Asked about Ri's charge that Trump's comments were a declaration of war, Manning, said: "Our job as the Department of Defense is as you know is to make sure that the President is provided military options, we'll continue to do that, and we have a deep arsenal of military options to provide the President so then he can decide how he wants to deal with North Korea and the regime."
"We are postured and we are ready to fight tonight," he added.
The US Navy will also continue to maintain its presence near the Korean peninsula despite the latest round of harsh rhetoric and threats of a military strike from Pyongyang.
Two US defense officials told CNN on Monday that the USS Ronald Reagan aircraft carrier will conduct scheduled naval maritime exercises with the South Korean navy off the peninsula at the end of October.
While the officials said the exercises are long scheduled and not in response to recent tensions, similar exercises have prompted strong condemnation from North Korea in the past.
War of words
The ongoing war of words between the two nations also saw several new fiery salvos on Saturday, a day on which the US military, in a show of force, flew bombers in international airspace over waters east of North Korea and the detection of mysterious seismic activity refueled concerns over the rogue nation's nuclear ambitions.
Speaking at the UN on Saturday, Ri said that Trump had made a missile attack on the US mainland inevitable by insulting the dignity of North Korea.
"None other than Trump himself is on a suicide mission," Ri said in a speech at the UN General Assembly. "In case innocent lives of the US are harmed because of this suicide attack, Trump will be held totally responsible."
Trump took on Twitter Saturday night to respond to Ri's remarks.
"Just heard Foreign Minister of North Korea speak at UN If he echoes thoughts of Little Rocket Man, they won't be around much longer!" Trump wrote.
The US and North Korea exchanged a series of verbal volleys last week as the UN met in New York.
In his speech Tuesday, Trump threatened to "totally destroy" North Korea if the US was forced to defend itself or an ally. He then tweeted on Friday that Kim was "obviously a madman" who would be "tested like never before."
Kim responded to the US President's speech in a rare televised statement in which he said Trump would "pay dearly" for the threats and accused him of being "mentally deranged."
Shortly after Kim's televised address, North Korea's foreign minister said his country could test a powerful nuclear weapon over the Pacific Ocean in response to Trump's threats of military action.
The US military also sent its own message to Pyongyang on Saturday as B-1B Lancer bombers from Guam and F-15C Eagle fighter escorts from Okinawa, Japan, flew in international airspace over waters east of North Korea, according to the Pentagon.
It's the farthest north of the Demilitarized Zone (DMZ) that US fighters or bomber aircraft have ever flown this century, the Pentagon said.

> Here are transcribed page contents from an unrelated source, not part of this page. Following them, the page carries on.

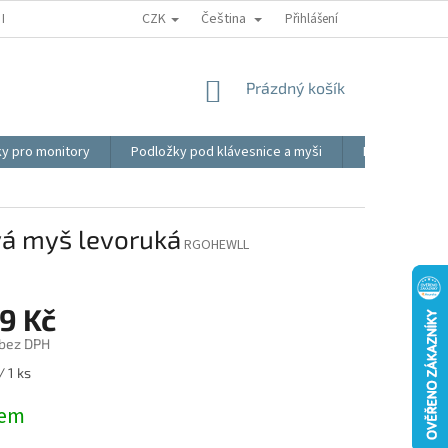
CZK
Čeština
REKLAMACE
BLOG
VIDEO
MOJE OBJEDNÁVKA
Přihlášení
OBCHOD
NÁKUPNÍ
Prázdný košík
KOŠÍK
ky pro monitory
Podložky pod klávesnice a myši
Ergonomické p
á myš levoruká
RGOHEWLL
9 Kč
 bez DPH
/ 1 ks
dem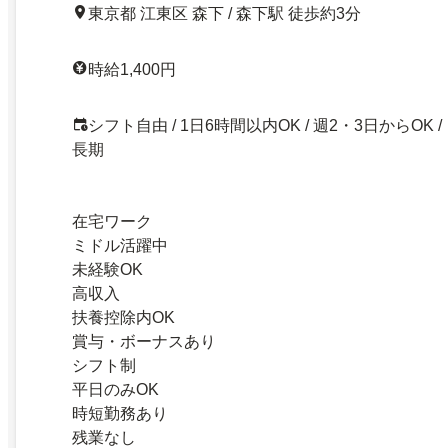
東京都 江東区 森下 / 森下駅 徒歩約3分
時給1,400円
シフト自由 / 1日6時間以内OK / 週2・3日からOK /
長期
在宅ワーク
ミドル活躍中
未経験OK
高収入
扶養控除内OK
賞与・ボーナスあり
シフト制
平日のみOK
時短勤務あり
残業なし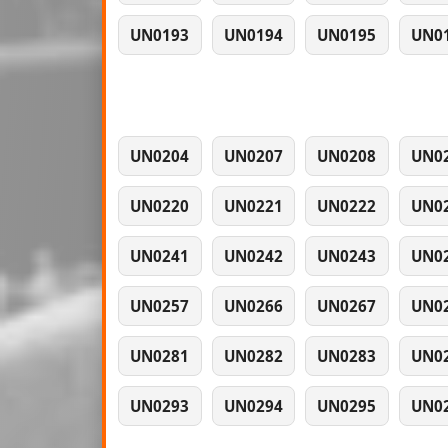
UN0193
UN0194
UN0195
UN0
UN0204
UN0207
UN0208
UN0
UN0220
UN0221
UN0222
UN0
UN0241
UN0242
UN0243
UN0
UN0257
UN0266
UN0267
UN0
UN0281
UN0282
UN0283
UN0
UN0293
UN0294
UN0295
UN0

The flight underscored "the seriousness with which we take DPRK's reckless behavior," the Pentagon said, using an acronym for North Korea's official name, the Democratic People's Republic of Korea.
"This mission is a demonstration of US resolve and a clear message that the President has many military options to defeat any threat," Pentagon spokeswoman Dana White said in a statement.
"North Korea's weapons program is a grave threat to the Asia-Pacific region and the entire international community. We are prepared to use the full range of military capabilities to defend the US homeland and our allies."
The bomber flights are a common response to North Korean actions that the United States and its allies perceive as hostile.
A key part of the US military's "tip of the spear," US B-1 bombers have been seen regularly over the Korean Peninsula in recent months amid escalating tensions with Pyongyang -- running regular training flights with Japanese and South Korean fighter jets that often provoke the ire of the North Korean regime.